For various reasons, I've started re-reading Wuthering Heights. The first time I read it, I found myself focusing on Heathcliff's situation, though in retrospect that may have been because his dominates the latter half of it. I'm currently about halfway through it, and have come to realize that my initial impression of the flawed nature of Heathcliff's love might owe more to Catherine and her perception of it.
The true realization is this: Catherine's love is not a mature love. It is, in fact, a child's perception of love. This is not to say that it is good or bad, nor pure or calculating - perhaps more on that later. All I mean is that she envisions and conceives of love in the same way that younger people do. She says that "Whatever souls are made of, [Heathcliff's] and mine are the same," (81) - the sort of oneness which people experiencing love for the first time seek, not realizing that such closeness is ultimately confining and destructive. She displays a child-like assumption of primacy: "I thought, though everybody hated and despised each other, they could not avoid loving me" (122), and, in an interesting touch by Bronte, the form her ghost takes is not that of her at the end of her life, but her as a child, begging to be let back into the home where she lived with Heathcliff.

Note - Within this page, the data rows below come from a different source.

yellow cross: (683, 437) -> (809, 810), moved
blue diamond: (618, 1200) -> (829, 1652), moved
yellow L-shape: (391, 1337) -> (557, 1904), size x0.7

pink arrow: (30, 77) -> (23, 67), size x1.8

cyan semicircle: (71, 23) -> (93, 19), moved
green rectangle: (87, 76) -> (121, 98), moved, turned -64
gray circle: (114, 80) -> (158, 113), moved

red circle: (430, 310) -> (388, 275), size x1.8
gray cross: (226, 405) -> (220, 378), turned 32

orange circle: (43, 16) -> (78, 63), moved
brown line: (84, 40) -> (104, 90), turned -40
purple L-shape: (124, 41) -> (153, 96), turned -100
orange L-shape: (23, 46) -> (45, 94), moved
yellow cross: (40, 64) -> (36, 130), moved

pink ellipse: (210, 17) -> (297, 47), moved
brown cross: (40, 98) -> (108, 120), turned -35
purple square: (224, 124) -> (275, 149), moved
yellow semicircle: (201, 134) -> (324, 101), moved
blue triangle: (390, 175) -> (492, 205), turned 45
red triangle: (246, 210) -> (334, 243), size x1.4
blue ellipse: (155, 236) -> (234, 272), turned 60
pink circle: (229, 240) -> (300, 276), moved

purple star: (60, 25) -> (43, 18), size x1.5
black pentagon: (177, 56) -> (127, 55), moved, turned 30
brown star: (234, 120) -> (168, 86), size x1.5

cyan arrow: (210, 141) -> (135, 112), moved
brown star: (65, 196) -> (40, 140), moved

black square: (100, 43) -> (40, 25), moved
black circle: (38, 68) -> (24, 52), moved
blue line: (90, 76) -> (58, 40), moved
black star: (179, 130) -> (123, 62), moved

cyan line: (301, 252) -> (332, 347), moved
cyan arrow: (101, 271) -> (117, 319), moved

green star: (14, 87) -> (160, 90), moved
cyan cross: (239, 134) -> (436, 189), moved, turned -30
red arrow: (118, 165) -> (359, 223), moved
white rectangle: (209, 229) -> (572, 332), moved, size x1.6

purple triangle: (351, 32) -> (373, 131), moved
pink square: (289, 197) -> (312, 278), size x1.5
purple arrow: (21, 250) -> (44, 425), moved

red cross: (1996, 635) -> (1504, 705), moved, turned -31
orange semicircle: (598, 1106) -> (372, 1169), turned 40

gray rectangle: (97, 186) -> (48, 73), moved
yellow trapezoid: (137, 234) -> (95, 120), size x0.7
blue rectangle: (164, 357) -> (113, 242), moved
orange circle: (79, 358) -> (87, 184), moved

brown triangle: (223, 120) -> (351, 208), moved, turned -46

It is childlike to love in this manner because it's how you perceive love before dealing with failed relationships; it's the way you love before reality forces you to deal with people who don't love you, who fall out of love with you, before people tell you they've fallen out of love with you. Perhaps, then, this form of love is truer, is better, is more real. It's certainly simpler, and perhaps less satisfying in some ways, but moreso in others.
This being said, my enjoyment of Wuthering Heights is no less than it was the first time around. For while the love shared by Catherine and Heathcliff may or may not not be desirable, it is true. Would that we could all say such a thing.